El uso del paracetamol debe de ser de forma cautelosa en todo momento, por lo que se recomienda no superar la ingesta de 4 g de este fármaco al día. Aunque el consumo de alcohol pueda ocasionar que la cantidad diaria d paracetamol necesaria para producir un problema de toxicidad hepática, resulte menor.
 
E bien sabido que con el alcohol disminuye la actividad cerebral, lo que es pérdida d reflejos, problemas del habla, nula coordinación de movimientos e incluso pérdida de la conciencia.
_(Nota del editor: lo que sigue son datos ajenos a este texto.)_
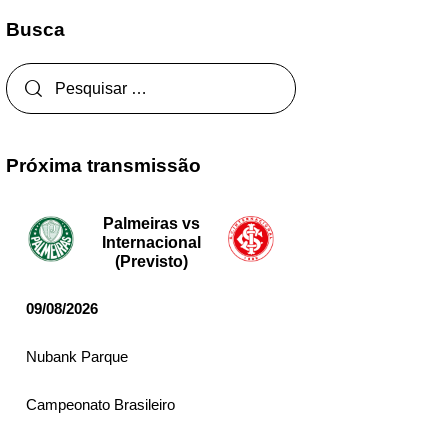
Busca
Próxima transmissão
Palmeiras vs
Internacional
(Previsto)
09/08/2026
Nubank Parque
Campeonato Brasileiro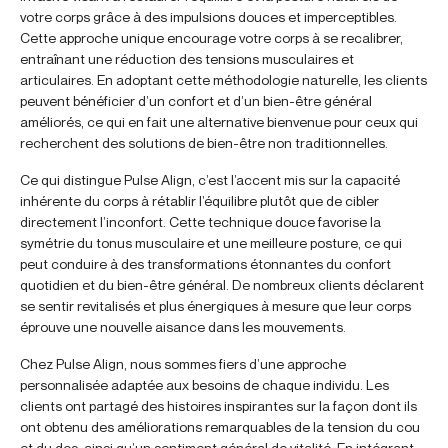
votre corps grâce à des impulsions douces et imperceptibles.
Cette approche unique encourage votre corps à se recalibrer,
entraînant une réduction des tensions musculaires et
articulaires. En adoptant cette méthodologie naturelle, les clients
peuvent bénéficier d’un confort et d’un bien-être général
améliorés, ce qui en fait une alternative bienvenue pour ceux qui
recherchent des solutions de bien-être non traditionnelles.
Ce qui distingue Pulse Align, c’est l’accent mis sur la capacité
inhérente du corps à rétablir l’équilibre plutôt que de cibler
directement l’inconfort. Cette technique douce favorise la
symétrie du tonus musculaire et une meilleure posture, ce qui
peut conduire à des transformations étonnantes du confort
quotidien et du bien-être général. De nombreux clients déclarent
se sentir revitalisés et plus énergiques à mesure que leur corps
éprouve une nouvelle aisance dans les mouvements.
Chez Pulse Align, nous sommes fiers d’une approche
personnalisée adaptée aux besoins de chaque individu. Les
clients ont partagé des histoires inspirantes sur la façon dont ils
ont obtenu des améliorations remarquables de la tension du cou
et du dos, ainsi qu’un sentiment général de vitalité. En intégrant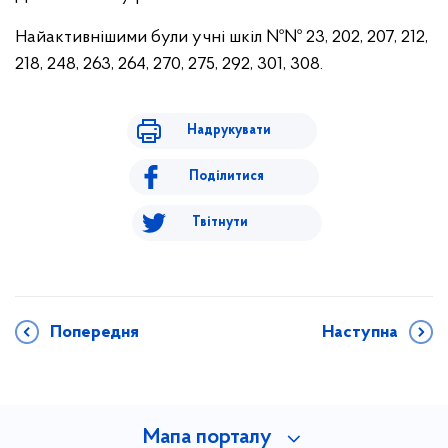
Найактивнішими були учні шкіл №№ 23, 202, 207, 212,
218, 248, 263, 264, 270, 275, 292, 301, 308.
Надрукувати
Поділитися
Твітнути
Попередня
Наступна
Мапа порталу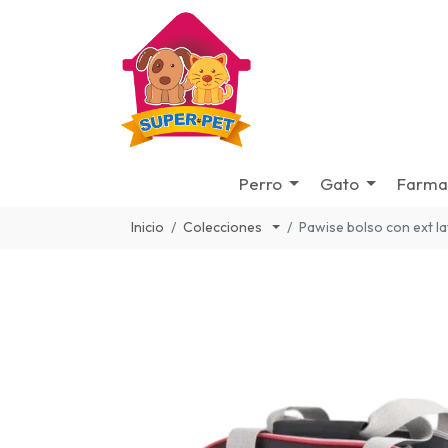
Perro
Gato
Farma
Inicio
Colecciones
Pawise bolso con ext la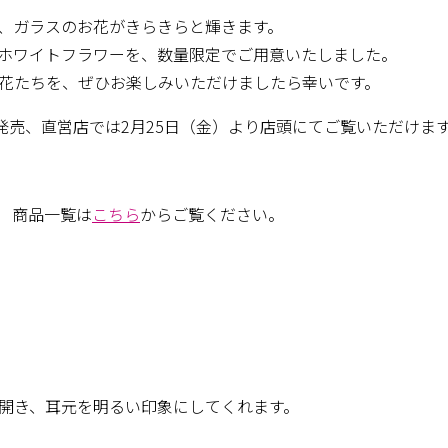
、ガラスのお花がきらきらと輝きます。
ホワイトフラワーを、数量限定でご用意いたしました。
花たちを、ぜひお楽しみいただけましたら幸いです。
発売、直営店では2月25日（金）より店頭にてご覧いただけま
 商品一覧は
こちら
からご覧ください。
開き、
耳元を明るい印象にしてくれます。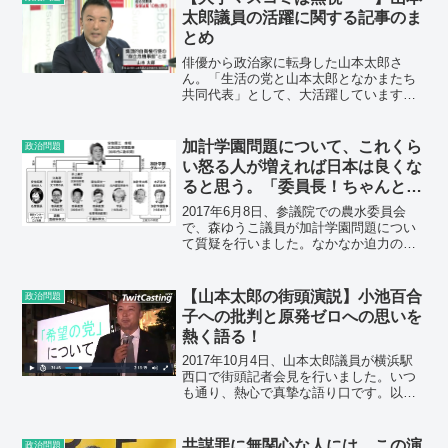
的な発言をしています。 今回...
太郎議員の活躍に関する記事のま
とめ
俳優から政治家に転身した山本太郎さ
ん。「生活の党と山本太郎となかまたち
共同代表」として、大活躍しています
ね。どこの政党にも属していなかったら
潰れていたかもしれませんが、小沢一郎
氏の支援も受けつつ、国会の内外で積極
加計学園問題について、これくら
政治問題
的な発言をしています。 山本...
い怒る人が増えれば日本は良くな
ると思う。「委員長！ちゃんと答
弁させなさいよ！」森ゆうこ議員
2017年6月8日、参議院での農水委員会
の国会質疑を紹介。
で、森ゆうこ議員が加計学園問題につい
て質疑を行いました。なかなか迫力のあ
る追及です。下記ビデオをご覧くださ
い。 以下に、議事内容の書き起こしを
記します。書き起こし始め＊＊＊＊＊＊
【山本太郎の街頭演説】小池百合
政治問題
＊＊＊＊＊＊＊＊＊＊＊...
子への批判と原発ゼロへの思いを
熱く語る！
2017年10月4日、山本太郎議員が横浜駅
西口で街頭記者会見を行いました。いつ
も通り、熱心で真摯な語り口です。以
下、山本太郎後援会様の投稿から転載さ
せて頂きます。参考にしてください。転
載始め＊＊＊＊＊＊＊＊＊＊＊＊＊＊＊
共謀罪に無関心な人には、この演
政治問題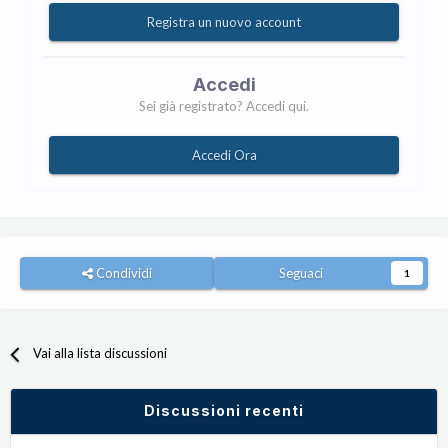
Registra un nuovo account
Accedi
Sei già registrato? Accedi qui.
Accedi Ora
Condividi
Seguaci
1
Vai alla lista discussioni
Discussioni recenti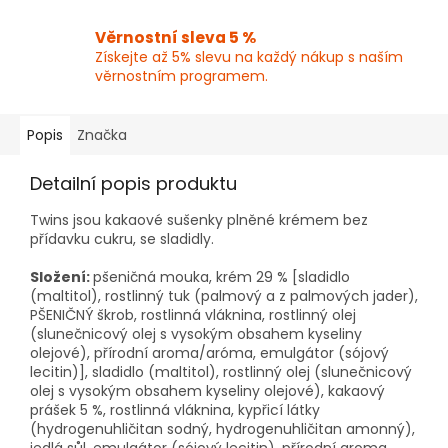
Věrnostní sleva 5 %
Získejte až 5% slevu na každý nákup s naším
věrnostním programem.
Popis
Značka
Detailní popis produktu
Twins jsou kakaové sušenky plněné krémem bez
přídavku cukru, se sladidly.
Složení:
pšeničná mouka, krém 29 % [sladidlo
(maltitol), rostlinný tuk (palmový a z palmových jader),
PŠENIČNÝ škrob, rostlinná vláknina, rostlinný olej
(slunečnicový olej s vysokým obsahem kyseliny
olejové), přírodní aroma/aróma, emulgátor (sójový
lecitin)], sladidlo (maltitol), rostlinný olej (slunečnicový
olej s vysokým obsahem kyseliny olejové), kakaový
prášek 5 %, rostlinná vláknina, kypřicí látky
(hydrogenuhličitan sodný, hydrogenuhličitan amonný),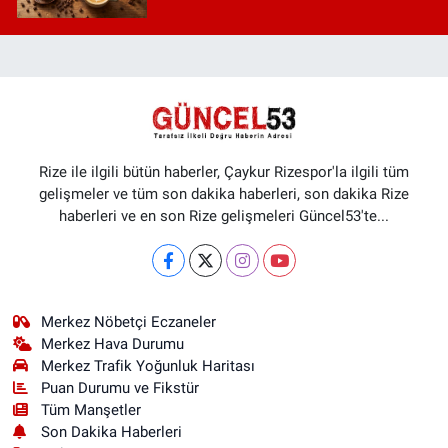
Rize ile ilgili bütün haberler, Çaykur Rizespor'la ilgili tüm
gelişmeler ve tüm son dakika haberleri, son dakika Rize
haberleri ve en son Rize gelişmeleri Güncel53'te...
Merkez Nöbetçi Eczaneler
Merkez Hava Durumu
Merkez Trafik Yoğunluk Haritası
Puan Durumu ve Fikstür
Tüm Manşetler
Son Dakika Haberleri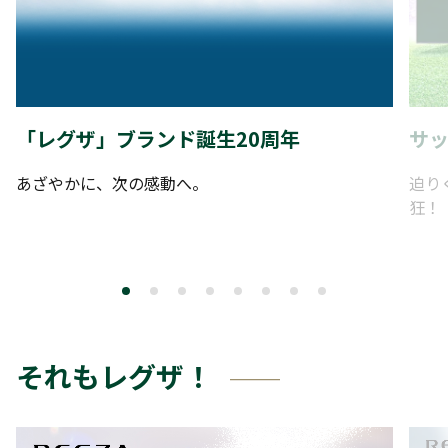
「レグザ」ブランド誕生20周年
サッ
あざやかに、次の感動へ。
迫り
狂！
それもレグザ！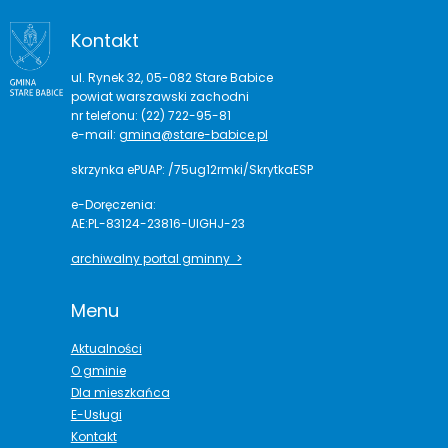
Kontakt
ul. Rynek 32, 05-082 Stare Babice
powiat warszawski zachodni
nr telefonu: (22) 722-95-81
e-mail:
gmina@stare-babice.pl
skrzynka ePUAP: /75ug12rmki/SkrytkaESP
e-Doręczenia:
AE:PL-83124-23816-UIGHJ-23
archiwalny portal gminny >
Menu
Aktualności
O gminie
Dla mieszkańca
E-Usługi
Kontakt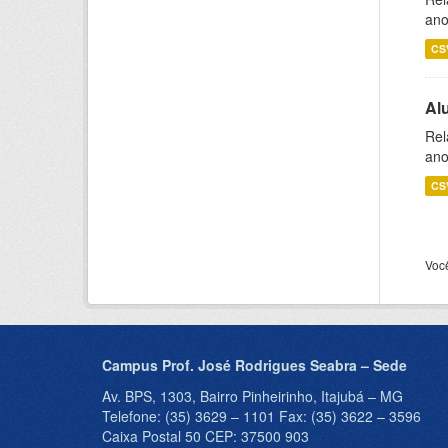
ano
CS
Al
Rel
ano
CS
Voc
Campus Prof. José Rodrigues Seabra – Sede
Av. BPS, 1303, Bairro Pinheirinho, Itajubá – MG
Telefone: (35) 3629 – 1101 Fax: (35) 3622 – 3596
Caixa Postal 50 CEP: 37500 903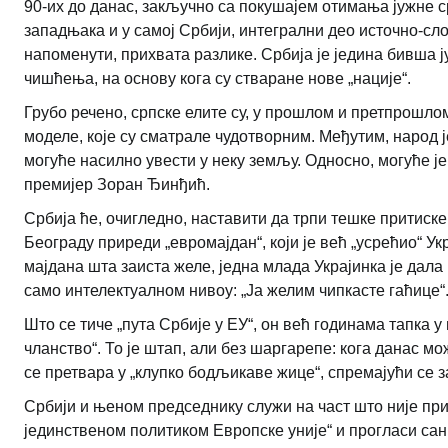
90-их до данас, закључно са покушајем отимања јужне с
западњака и у самој Србији, интегрални део источно-сло
напоменути, прихвата разлике. Србија је једина бивша ју
чишћења, на основу кога су стваране нове „нације“.
Грубо речено, српске елите су, у прошлом и претпрошло
моделе, које су сматрале чудотворним. Међутим, народ 
могуће насилно увести у неку земљу. Односно, могуће је,
премијер Зоран Ђинђић.
Србија ће, очигледно, наставити да трпи тешке притиске
Београду приреди „евромајдан“, који је већ „усрећио“ Укр
мајдана шта заиста желе, једна млада Украјинка је дала 
само интелектуалном нивоу: „Ја желим чипкасте гаћице“
Што се тиче „пута Србије у ЕУ“, он већ годинама тапка у
чланство“. То је штап, али без шаргарепе: кога данас мож
се претвара у „клупко бодљикаве жице“, спремајући се з
Србији и њеном председнику служи на част што није при
јединственом политиком Европске уније“ и прогласи сан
El alcohol potencia los efectos de todos los fármacos que actúan a nivel cerebral sobre todo los que disminuyen la actividad neuronal como las sustancias depresoras del sistema nervioso central como benzodiacepinas, barbitúricos y los analgésicos opiáceos.
 
En la celebración de fin de año beber solo una copa en el brindis no ocasiona ningún problema ya que lo importante es el consumo regular y no excederse en el consumo.
 
Según el especialista hay una gran cantidad de cuestionamientos sobre la existencia de algún fármaco para “curar” la resaca. La única manera son los comprimidos de sentido común: beber alcohol con moderación. Ni beber grandes cantidades de agua ni tomar café, ni otros remedios que se recomiendan por internet funcionan. 
 
Hasta que no se vayan eliminando los componentes tóxicos que ha generado el metabolismo del alcohol, no existe nada que hacer para acelerar la recuperación.